There are some differences between the Canadian Vendo 44 and the USA version of the 44 machines. I have not figured them all out yet, but I thought I would pass some information along today, and show a recent restoration of one we did for a nice customer in Quebec. The number 44 refers to how bottles it held. But we suggest converting it to use with cans due to issues with the bottles.
It is common to think that all 44 machines must be the same. But there is a USA version of the Vendo 44, there is a USA version of a similar VMC 44, and there is a Canadian Vendo 44.
The most noticeable difference between a USA Vendo 44 and the VMC 44 is the coin entry bezel. The VMC does not have a chrome coin entry bezel. There are other differences in the lock bar, lock size, etc. But if you are just looking at 44 and it does not have a chrome coin bezel, it is a VMC model. Vendo and VMC merged in 1956 into Vendo. But for a while, they were different companies with similar machines. Value-wise, the Vendo is worth about 15-20% more on the American market than the VMC.

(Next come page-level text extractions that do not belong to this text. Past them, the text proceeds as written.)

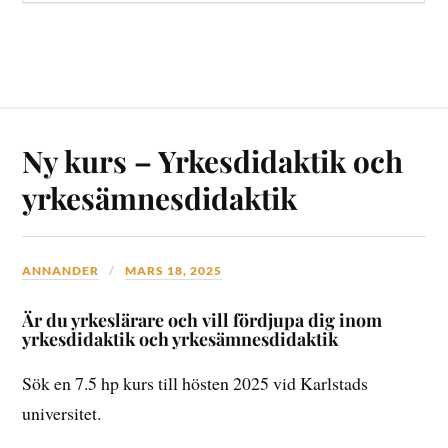
Ny kurs – Yrkesdidaktik och
yrkesämnesdidaktik
ANNANDER
MARS 18, 2025
Är du yrkeslärare och vill fördjupa dig inom
yrkesdidaktik och yrkesämnesdidaktik
Sök en 7.5 hp kurs till hösten 2025 vid Karlstads
universitet.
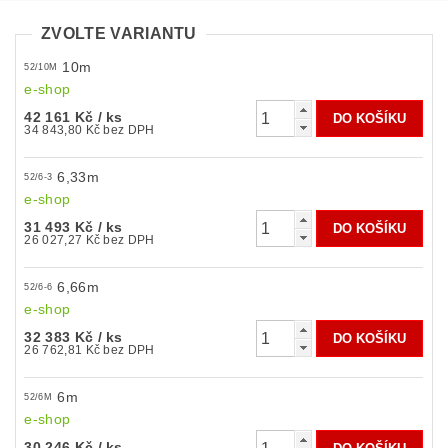
ZVOLTE VARIANTU
10m
52/10M
e-shop
42 161 Kč
/ ks
34 843,80 Kč bez DPH
6,33m
52/6-3
e-shop
31 493 Kč
/ ks
26 027,27 Kč bez DPH
6,66m
52/6-6
e-shop
32 383 Kč
/ ks
26 762,81 Kč bez DPH
6m
52/6M
e-shop
30 246 Kč
/ ks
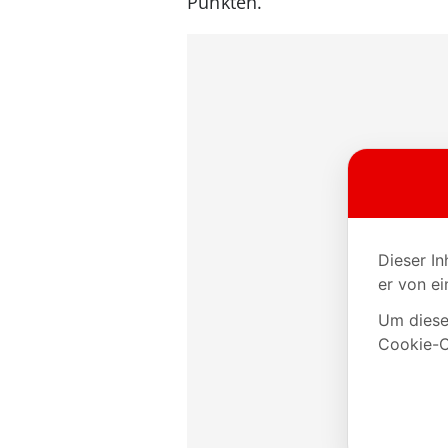
Punkten.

Then there is the Canadian version of the 44. These can have a different coin mechanism altogether, made for Canadian coins. Some of the Vendo 44s have a VMC locking bar and lock on them, others do not. One expert told me that there is no rhyme or reason. It is like they grabbed parts from both a Vendo and VMC and interchanged them. This does not mean they are not quality, but that there is just no consistency in the Canadian Vendo 44 or VMC 44 parts. Typically the Canadian version is worth a little less in the American market.
Before the Restoration
This brings us to the Canadian restoration we are highlighting today. This machine was in good condition, but it was missing the bottle stack completely. Luckily the customer was able to find one for sale in Canada before he shipped us the machine. We have had issues with an American bottle stack not working with the Canadian coin mech, so this find was huge.
But the clutch was broken. Likely this is why they were ‘lucky’ in finding it for sale. No one wanted a broken one! Upon taking it apart, we found the clutch was fiddled with at some point in the past. It took about 12 hours of work to repair the clutch, but we finally got it right!